Portaal
Hoofdstuk 1: Taalonderwijs
Er zijn 8 belangrijke visies op het taalonderwijs.
Traditioneel taalonderwijs
Thematisch-cursorisch taalonderwijs
Taal bij alle vakken
Communicatief taalonderwijs
Whole language benadering
Strategisch taalonderwijs
Taakgericht taalonderwijs
Interactief taalonderwijs
Traditioneel onderwijs
Bij traditioneel onderwijs wordt taal gezien als een belangrijke drager van onze cultuur. In het traditionele
onderwijs ligt de nadruk op schriftelijke vaardigheden, en daarbinnen op vormaspecten.
De ontleding in zinsdelen (redekundige ontleding) en de benoeming van woordsoorten (taalkundige ontleding)
zoals vroeger op universiteiten werd beoefend, werd en wordt op basisscholen veel makkelijker aangeboden
dan voorheen.
Bij schrijven ligt een sterk accent op de vorm van taal, met name op spelling.
Bij lezen ligt een nadruk op de techniek van het lezen; leestechniek, leesbegrip en leesbeleving worden precies
uit elkaar gehouden. Er is weinig aandacht voor de domeinen spreken en luisteren.
Een voordeel van taalonderwijs vanuit deze visie is dat het overzichtelijk is: verdeeld in deelaspecten
die los van elkaar zijn te bekijken en te analyseren.
Een nadeel is dat de aandacht voor de verschillende domeinen van het taalonderwijs niet evenwichtig is. Het
accent ligt op gemakkelijk meetbare aspecten van taal.
Thematisch – cursorisch taalonderwijs
Het uitgangspunt van thematisch-cursorisch taalonderwijs is dat leerlingen vooral taal leren door taal te
gebruiken in zinvolle gebruikssituaties. Leerlingen werken zoveel mogelijk vanuit thema’s met taal.

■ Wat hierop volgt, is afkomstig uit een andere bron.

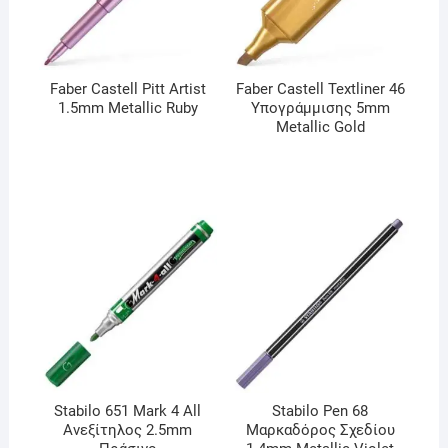
Faber Castell Pitt Artist
Faber Castell Textliner 46
1.5mm Metallic Ruby
Υπογράμμισης 5mm
Metallic Gold
Stabilo 651 Mark 4 All
Stabilo Pen 68
Ανεξίτηλος 2.5mm
Μαρκαδόρος Σχεδίου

Naast thematische activiteiten zijn er cursorische activiteiten waarbij leerlingen vak onderdelen oefenen die
wel belangrijk worden geacht, bijvoorbeeld technisch lezen, spelling en grammatica.
Een voordeel van het werken vanuit deze visie is dat leerlingen in de thema’s bezig kunnen zijn met activiteiten
die ze zelf als zinvol ervaren.
Nadelen die wel worden genoemd zijn, dat het thematisch werken veel tijd kost, waardoor de balans tussen
cursorisch werken en thematisch werken ongelijk is.
Deze visie op taalonderwijs kwam op vanaf de jaren zeventig, toen in de samenleving het accent kwam te
liggen op individuele zelfontplooiing en maatschappelijke bewustwording. De hoofdkenmerken zijn nog steeds
terug te vinden in de huidige taalmethoden.
Taal bij alle vakken
Taal gebruik je voor het leren van nieuwe inhouden en voor het verkrijgen van nieuwe inzichten. De leerkracht
is sterk gericht op de interactie in de groep. De bedoeling is daarvan dat de leerlingen in de gelegenheid te
stellen om te leren in klassikaal verband of in kleinere groepen.
Een voordeel van het werken vanuit deze visie is dat leerlingen taal gebruiken in een situatie die voor het
betekenisvol is, maar ook transferproblemen worden zo voorkomen. Strategieën die aangeleerd worden bij
begrijpend lezen zijn dan geen doel opzich, maar een middel dat bij andere vakken kan worden ingezet. Een
nadeel kan zijn dat bepaalde taalonderdelen daardoor niet goed tot stand komen.
Communicatief taalonderwijs
Bij communicatief taalonderwijs is het belangrijk dat de leerlingen zowel schriftelijk als mondeling goed leren
communiceren. De aandacht gaat dan minder uit naar hoe goed het taalgebruik is. Het leren spreken, luisteren,
schrijven en lezen zijn erg belangrijk bij deze visie. Hierbij wordt gedacht vanuit : zender(s) -> boodschap ->
ontvanger(s).
,Een voordeel is dat leerlingen gemotiveerd kunnen raken door de gekozen situaties.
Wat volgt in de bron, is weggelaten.